What happened is the replacement compressor with the larger pulley worked fine but was leaking from where the casing bolted together. Bad... pulled it off to exchange it luckily found out the compressor on expeditions with rear air are the same size pulley as stock, score. Found a good one with awesome compression threw her on there worked fantastic...for about 10 min... then the good compression didnt bode well anf blew out an oring at the union. researched a little and broke it down again and replace the orings more freon ran great for 10 min and BAM nothing.... pissed off i slept on it. Decided to break it down once again and replace the orifice which i decided against replacing because it cooled great prior. Come to find out when my original compressor went all the oil sludge up with buckos amounts of metal shavings and when I put the good compressor on it just pushed that crap right through the lines and clogged the orifice up. Broke loose every line up top to the evaporator and dryer blew them both out good, new orifice tube with new orings everywhere. Put it all back together and viola!! 58 degrees at idle in 95 degree sun and 47 degrees running down the road. Fricking awesome! Just finished it today hopefully in a day or so she will hold pressure and be good.

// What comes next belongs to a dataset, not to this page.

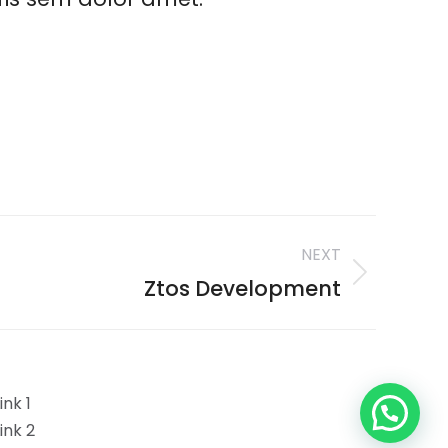
NEXT
Ztos Development
ink 1
Link 2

So note to anyone doing A/C work. It is definitely worth the $10 gasket kit and $2 orifice
REPLACE THEM AND BLOW EVERY THING OUT,
I spent $120 bucks in freon on this van. Could have saved a bunch if I wasn't cheap and didn't want to spend the money on orings and an orifice.
REPLACE ORIFICE AND BREAK FITTINGS BY EVAPORATOR AND DRYER AND REPLACE THEM, DO NOT REUSE ORINGS ON FITTING FOR COMPRESSOR AND USE LOTS OF COMPRESSOR OIL, AFTER EVAPORATOR IS BLOWN OUT DUMP SOME OIL IN IT TOO.
from experience it is definitely not worth cutting the corner to try and save 15 bucks.